#### [Material provided]
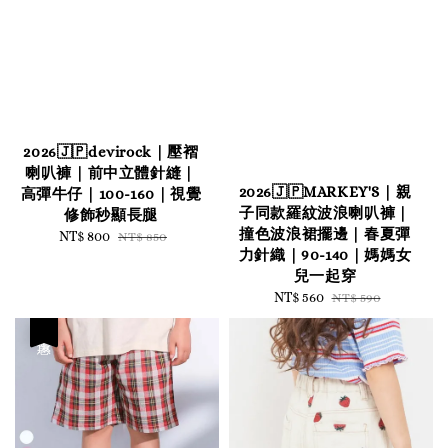
2026🇯🇵devirock｜壓褶
喇叭褲｜前中立體針縫｜
2026🇯🇵MARKEY'S｜親
高彈牛仔｜100-160｜視覺
子同款羅紋波浪喇叭褲｜
修飾秒顯長腿
撞色波浪裙擺邊｜春夏彈
Sale
NT$ 800
Regular
NT$ 850
力針織｜90-140｜媽媽女
price
price
兒一起穿
Sale
NT$ 560
Regular
NT$ 590
price
price
優惠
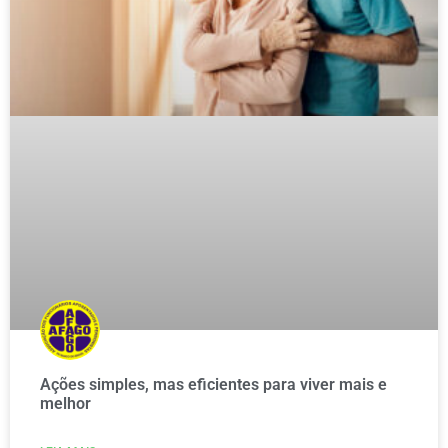
Ações simples, mas eficientes para viver mais e
melhor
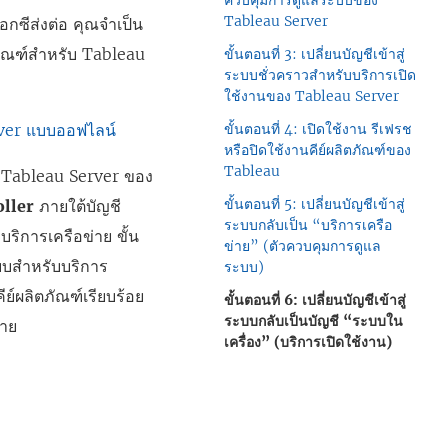
ควบคุมการดูแลระบบของ
Tableau Server
็อกซีส่งต่อ คุณจำเป็น
ิตภัณฑ์สำหรับ Tableau
ขั้นตอนที่ 3: เปลี่ยนบัญชีเข้าสู่
ระบบชั่วคราวสำหรับบริการเปิด
ใช้งานของ Tableau Server
rver แบบออฟไลน์
ขั้นตอนที่ 4: เปิดใช้งาน รีเฟรช
หรือปิดใช้งานคีย์ผลิตภัณฑ์ของ
Tableau
ง Tableau Server ของ
ขั้นตอนที่ 5: เปลี่ยนบัญชีเข้าสู่
oller
ภายใต้บัญชี
ระบบกลับเป็น “บริการเครือ
ริการเครือข่าย ขั้น
ข่าย” (ตัวควบคุมการดูแล
ระบบสำหรับบริการ
ระบบ)
ย์ผลิตภัณฑ์เรียบร้อย
ขั้นตอนที่ 6: เปลี่ยนบัญชีเข้าสู่
ระบบกลับเป็นบัญชี “ระบบใน
่าย
เครื่อง” (บริการเปิดใช้งาน)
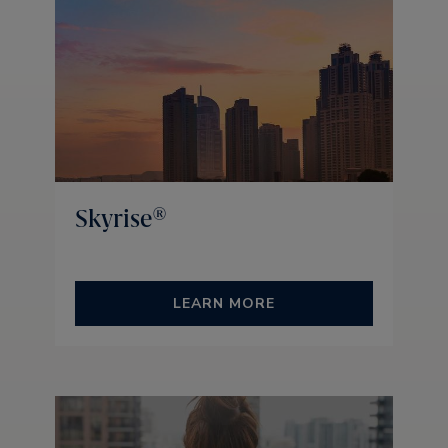
Skyrise®
LEARN MORE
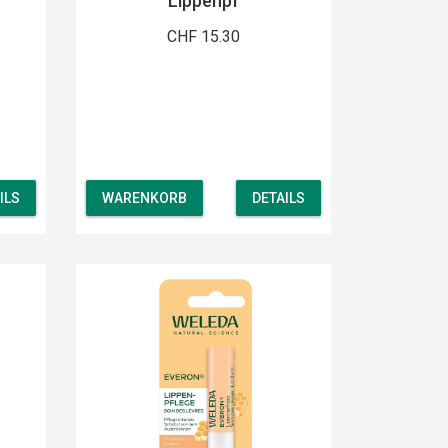
Lippenpf
CHF 15.30
ILS
WARENKORB
DETAILS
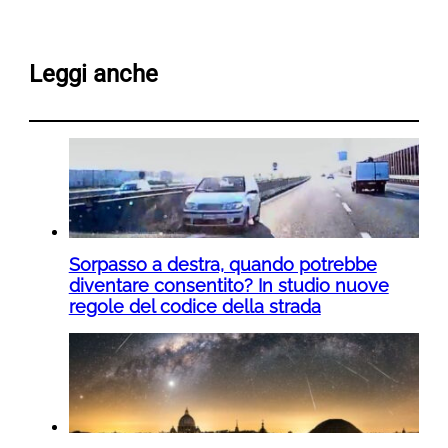
Leggi anche
Sorpasso a destra, quando potrebbe
diventare consentito? In studio nuove
regole del codice della strada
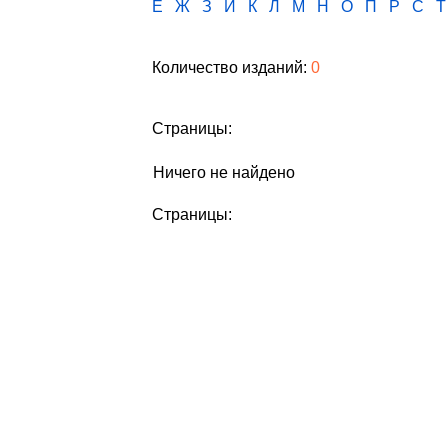
Е
Ж
З
И
К
Л
М
Н
О
П
Р
С
Т
Количество изданий:
0
Страницы:
Ничего не найдено
Страницы:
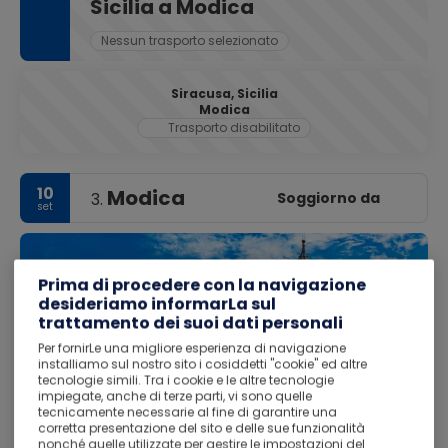
Sicilia a Modica
Nessun trasporto selezionato
Siracusa, Sicilia
Modica
Trasporto disabilitato
10
Modica
Soggiorno da
3.
set
Prima di procedere con la navigazione
desideriamo informarLa sul
trattamento dei suoi dati personali
Per fornirLe una migliore esperienza di navigazione
installiamo sul nostro sito i cosiddetti "cookie" ed altre
tecnologie simili. Tra i cookie e le altre tecnologie
impiegate, anche di terze parti, vi sono quelle
tecnicamente necessarie al fine di garantire una
corretta presentazione del sito e delle sue funzionalità
nonché quelle utilizzate per gestire le impostazioni del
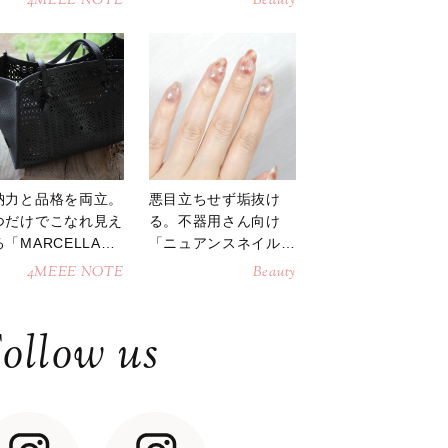
4MEEE NOTE
Beauty
納力と品格を両立。
悪目立ちせず垢抜け
つだけでこなれ見え
る。不器用さん向け
「MARCELLAト
「ニュアンスネイル」
トバッグ」
のやり方
4MEEE NOTE
Beauty
ollow us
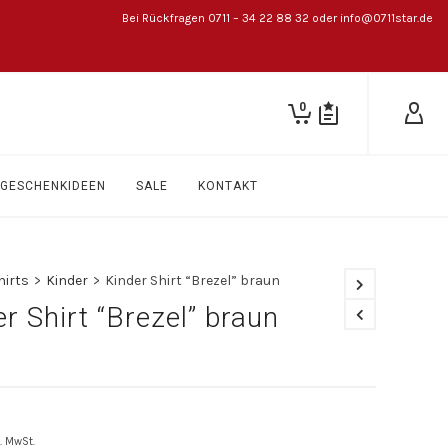
Bei Rückfragen 0711 – 34 22 88 32 oder info@0711star.de
0
GESCHENKIDEEN
SALE
KONTAKT
hirts
>
Kinder
>
Kinder Shirt “Brezel” braun
r Shirt “Brezel” braun
l. MwSt.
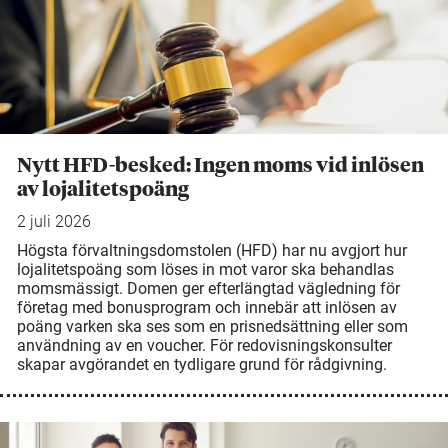
Nytt HFD-besked: Ingen moms vid inlösen
av lojalitetspoäng
2 juli 2026
Högsta förvaltningsdomstolen (HFD) har nu avgjort hur
lojalitetspoäng som löses in mot varor ska behandlas
momsmässigt. Domen ger efterlängtad vägledning för
företag med bonusprogram och innebär att inlösen av
poäng varken ska ses som en prisnedsättning eller som
användning av en voucher. För redovisningskonsulter
skapar avgörandet en tydligare grund för rådgivning.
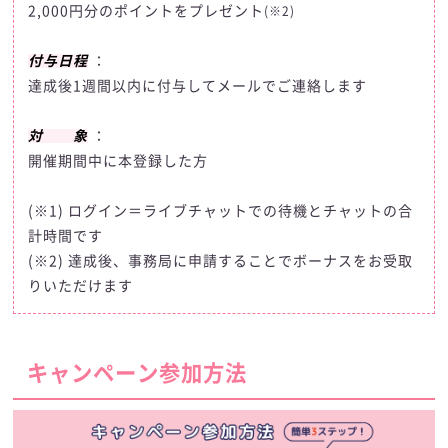
2,000円分のポイントをプレゼント
(※2)
付与日程
：
達成後1週間以内に付与してメールでご連絡します
対 象
：
開催期間中に本登録した方
(※1) ログイン＝ライブチャットでの待機とチャットの合
計時間です
(※2) 達成後、事務局に申請することでボーナスをお受取
りいただけます
キャンペーン参加方法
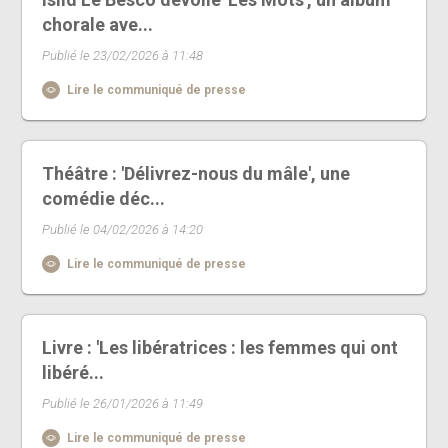
chorale ave...
Publié le 23/02/2026 à 11:48
Lire le communiqué de presse
Théâtre : 'Délivrez-nous du mâle', une
comédie déc...
Publié le 04/02/2026 à 14:20
Lire le communiqué de presse
Livre : 'Les libératrices : les femmes qui ont
libéré...
Publié le 26/01/2026 à 11:49
Lire le communiqué de presse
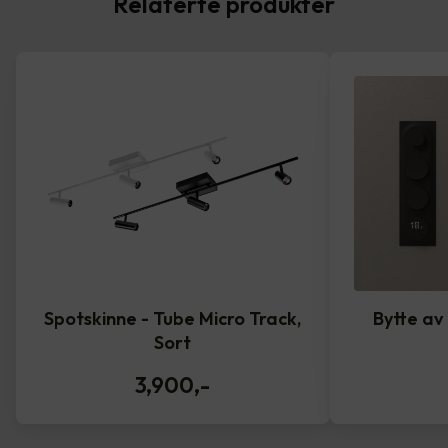
Relaterte produkter
Spotskinne - Tube Micro Track,
Bytte av
Sort
3,900
,-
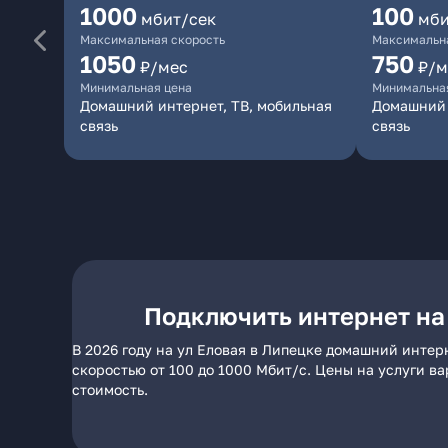
1000
100
мбит/сек
мби
Максимальная скорость
Максимальна
1050
750
₽/мес
₽/м
Минимальная цена
Минимальна
Домашний интернет, ТВ, мобильная
Домашний 
связь
связь
Подключить интернет на 
В 2026 году на ул Еловая в Липецке домашний интер
скоростью от 100 до 1000 Мбит/с. Цены на услуги в
стоимость.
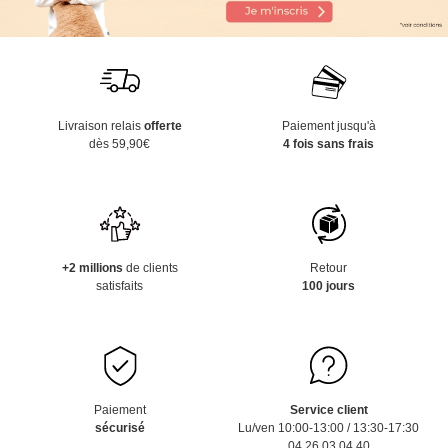
Livraison relais
offerte
Paiement jusqu'à
dès 59,90€
4 fois sans frais
+2 millions
de clients
Retour
satisfaits
100 jours
Paiement
Service client
sécurisé
Lu/ven 10:00-13:00 / 13:30-17:30
04 26 03 04 40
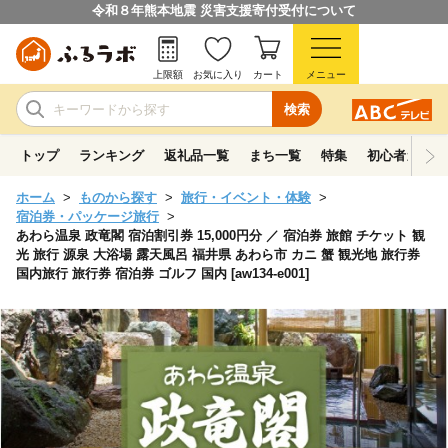
令和８年熊本地震 災害支援寄付受付について
上限額
お気に入り
カート
メニュー
検索
トップ
ランキング
返礼品一覧
まち一覧
特集
初心者ガイド
ホーム
ものから探す
旅行・イベント・体験
宿泊券・パッケージ旅行
あわら温泉 政竜閣 宿泊割引券 15,000円分 ／ 宿泊券 旅館 チケット 観
光 旅行 源泉 大浴場 露天風呂 福井県 あわら市 カニ 蟹 観光地 旅行券
国内旅行 旅行券 宿泊券 ゴルフ 国内 [aw134-e001]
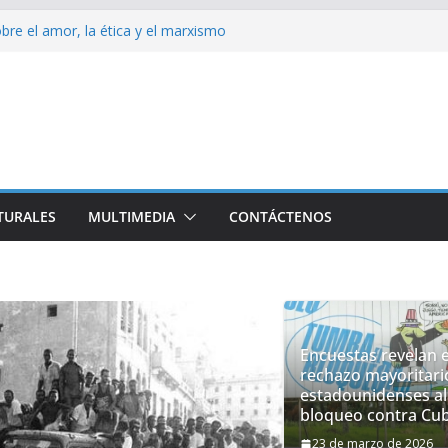
obre el amor, la ética y el marxismo
.UU impacta fuertemente el acceso a
esenciales
a embajador y rebaja relación diplomática con
N son consecuencia del bloqueo, denuncia Cuba
Dakota del Norte rechazan hostilidad de EEUU
TURALES
MULTIMEDIA
CONTÁCTENOS
Encuestas revelan e
rechazo mayoritari
estadounidenses al
bloqueo contra Cu
23 de marzo de 2026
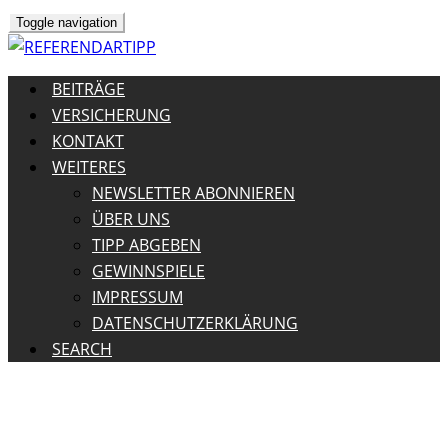
Toggle navigation
BEITRÄGE
VERSICHERUNG
KONTAKT
WEITERES
NEWSLETTER ABONNIEREN
ÜBER UNS
TIPP ABGEBEN
GEWINNSPIELE
IMPRESSUM
DATENSCHUTZERKLÄRUNG
SEARCH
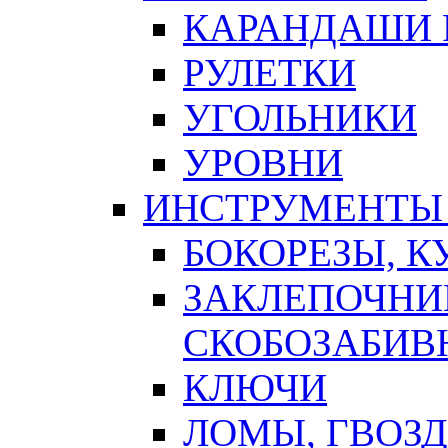
КАРАНДАШИ 
РУЛЕТКИ
УГОЛЬНИКИ
УРОВНИ
ИНСТРУМЕНТЫ
БОКОРЕЗЫ, К
ЗАКЛЕПОЧНИ
СКОБОЗАБИВ
КЛЮЧИ
ЛОМЫ, ГВОЗ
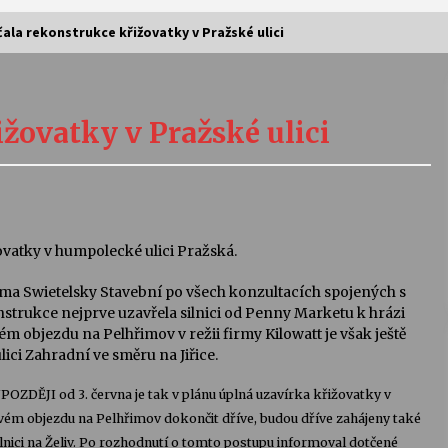
ala rekonstrukce křižovatky v Pražské ulici
Vernisáž výstavy Josefíny Duškové:
Stávám se kapkou
žovatky v Pražské ulici
30. 7. 2026
Letní koncerty ve Stromovce:
Kolchoz a Jenakaši
28. 7. 2026
ovatky v humpolecké ulici Pražská.
s
rma Swietelsky Stavební po všech konzultacích spojených s
Vysočinka
strukce nejprve uzavřela silnici od Penny Marketu k hrázi
17. 7. 2026
 objezdu na Pelhřimov v režii firmy Kilowatt je však ještě
lici Zahradní ve směru na Jiřice.
V
Varhanní recitál Michala Novenka v
POZDĚJI od 3. června je tak v plánu úplná uzavírka křižovatky v
Klášteře Želiv
vém objezdu na Pelhřimov dokončit dříve, budou dříve zahájeny také
3. 7. 2026
silnici na Želiv. Po rozhodnutí o tomto postupu informoval dotčené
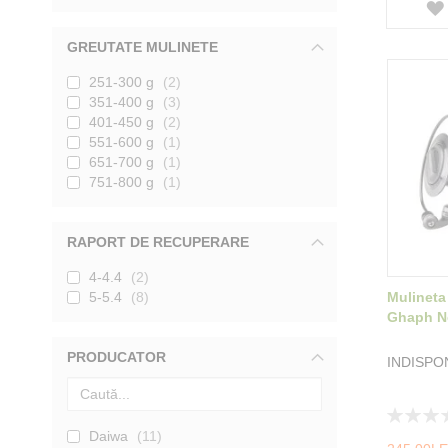
GREUTATE MULINETE
251-300 g
2
351-400 g
3
401-450 g
2
551-600 g
1
651-700 g
1
751-800 g
1
RAPORT DE RECUPERARE
4-4.4
2
5-5.4
8
Mulineta
Ghaph N
PRODUCATOR
INDISPO
Rating:
0%
Daiwa
11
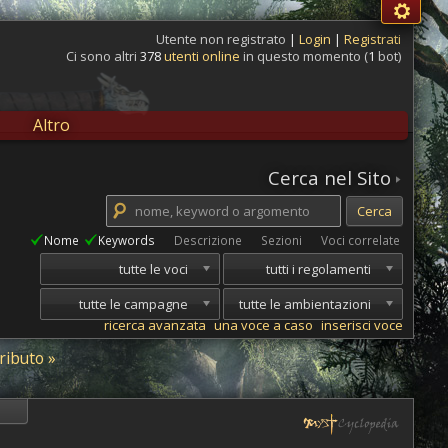
Utente non registrato
|
Login
|
Registrati
Ci sono altri
378
utenti online
in questo momento (
1
bot)
Altro
Cerca nel Sito
Nome
Keywords
Descrizione
Sezioni
Voci correlate
tutte le voci
tutti i regolamenti
tutte le campagne
tutte le ambientazioni
ricerca avanzata
una voce a caso
inserisci voce
ributo »
i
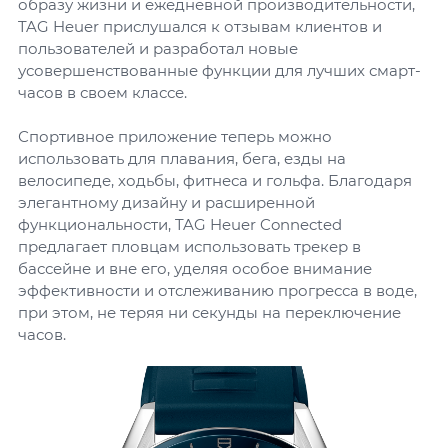
образу жизни и ежедневной производительности,
TAG Heuer прислушался к отзывам клиентов и
пользователей и разработал новые
усовершенствованные функции для лучших смарт-
часов в своем классе.
Спортивное приложение теперь можно
использовать для плавания, бега, езды на
велосипеде, ходьбы, фитнеса и гольфа. Благодаря
элегантному дизайну и расширенной
функциональности, TAG Heuer Connected
предлагает пловцам использовать трекер в
бассейне и вне его, уделяя особое внимание
эффективности и отслеживанию прогресса в воде,
при этом, не теряя ни секунды на переключение
часов.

#### [Prompt]
Each line above that contains the word "Pelhřimov" counts once; give the total and no other text.

#### [Task result]
2